- Data records
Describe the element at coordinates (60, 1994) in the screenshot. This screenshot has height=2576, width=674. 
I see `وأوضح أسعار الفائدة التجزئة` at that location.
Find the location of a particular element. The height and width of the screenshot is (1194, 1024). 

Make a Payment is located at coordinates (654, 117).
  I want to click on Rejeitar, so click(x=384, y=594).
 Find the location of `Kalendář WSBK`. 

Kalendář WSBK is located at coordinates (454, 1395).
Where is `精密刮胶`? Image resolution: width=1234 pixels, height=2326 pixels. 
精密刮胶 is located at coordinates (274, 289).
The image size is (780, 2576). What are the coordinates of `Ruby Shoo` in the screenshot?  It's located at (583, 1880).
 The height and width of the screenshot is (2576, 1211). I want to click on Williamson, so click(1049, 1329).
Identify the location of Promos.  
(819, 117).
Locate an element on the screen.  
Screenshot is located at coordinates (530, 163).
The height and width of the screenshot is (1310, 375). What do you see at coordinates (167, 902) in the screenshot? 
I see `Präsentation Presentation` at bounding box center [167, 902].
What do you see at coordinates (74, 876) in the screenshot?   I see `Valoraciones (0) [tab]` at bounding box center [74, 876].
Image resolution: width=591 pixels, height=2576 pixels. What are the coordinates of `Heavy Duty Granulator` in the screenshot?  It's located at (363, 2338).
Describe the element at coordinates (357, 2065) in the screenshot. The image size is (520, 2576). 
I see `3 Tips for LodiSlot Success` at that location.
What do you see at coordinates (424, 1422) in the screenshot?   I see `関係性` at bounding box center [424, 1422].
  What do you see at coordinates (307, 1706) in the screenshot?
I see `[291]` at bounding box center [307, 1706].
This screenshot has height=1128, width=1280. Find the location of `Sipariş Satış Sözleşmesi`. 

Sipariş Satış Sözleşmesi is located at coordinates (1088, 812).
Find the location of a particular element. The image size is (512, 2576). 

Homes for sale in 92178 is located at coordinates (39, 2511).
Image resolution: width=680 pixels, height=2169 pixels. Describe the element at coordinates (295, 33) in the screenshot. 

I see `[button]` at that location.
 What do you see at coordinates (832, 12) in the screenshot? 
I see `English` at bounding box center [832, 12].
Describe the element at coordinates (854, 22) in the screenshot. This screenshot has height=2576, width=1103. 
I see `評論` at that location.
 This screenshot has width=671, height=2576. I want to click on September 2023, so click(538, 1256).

- What is required
Output all the lines above, matching them word for word.

- Task result
Describe the element at coordinates (60, 1994) in the screenshot. This screenshot has height=2576, width=674. 
I see `وأوضح أسعار الفائدة التجزئة` at that location.
Find the location of a particular element. The height and width of the screenshot is (1194, 1024). 

Make a Payment is located at coordinates (654, 117).
  I want to click on Rejeitar, so click(x=384, y=594).
 Find the location of `Kalendář WSBK`. 

Kalendář WSBK is located at coordinates (454, 1395).
Where is `精密刮胶`? Image resolution: width=1234 pixels, height=2326 pixels. 
精密刮胶 is located at coordinates (274, 289).
The image size is (780, 2576). What are the coordinates of `Ruby Shoo` in the screenshot?  It's located at (583, 1880).
 The height and width of the screenshot is (2576, 1211). I want to click on Williamson, so click(1049, 1329).
Identify the location of Promos.  
(819, 117).
Locate an element on the screen.  
Screenshot is located at coordinates (530, 163).
The height and width of the screenshot is (1310, 375). What do you see at coordinates (167, 902) in the screenshot? 
I see `Präsentation Presentation` at bounding box center [167, 902].
What do you see at coordinates (74, 876) in the screenshot?   I see `Valoraciones (0) [tab]` at bounding box center [74, 876].
Image resolution: width=591 pixels, height=2576 pixels. What are the coordinates of `Heavy Duty Granulator` in the screenshot?  It's located at (363, 2338).
Describe the element at coordinates (357, 2065) in the screenshot. The image size is (520, 2576). 
I see `3 Tips for LodiSlot Success` at that location.
What do you see at coordinates (424, 1422) in the screenshot?   I see `関係性` at bounding box center [424, 1422].
  What do you see at coordinates (307, 1706) in the screenshot?
I see `[291]` at bounding box center [307, 1706].
This screenshot has height=1128, width=1280. Find the location of `Sipariş Satış Sözleşmesi`. 

Sipariş Satış Sözleşmesi is located at coordinates (1088, 812).
Find the location of a particular element. The image size is (512, 2576). 

Homes for sale in 92178 is located at coordinates (39, 2511).
Image resolution: width=680 pixels, height=2169 pixels. Describe the element at coordinates (295, 33) in the screenshot. 

I see `[button]` at that location.
 What do you see at coordinates (832, 12) in the screenshot? 
I see `English` at bounding box center [832, 12].
Describe the element at coordinates (854, 22) in the screenshot. This screenshot has height=2576, width=1103. 
I see `評論` at that location.
 This screenshot has width=671, height=2576. I want to click on September 2023, so click(538, 1256).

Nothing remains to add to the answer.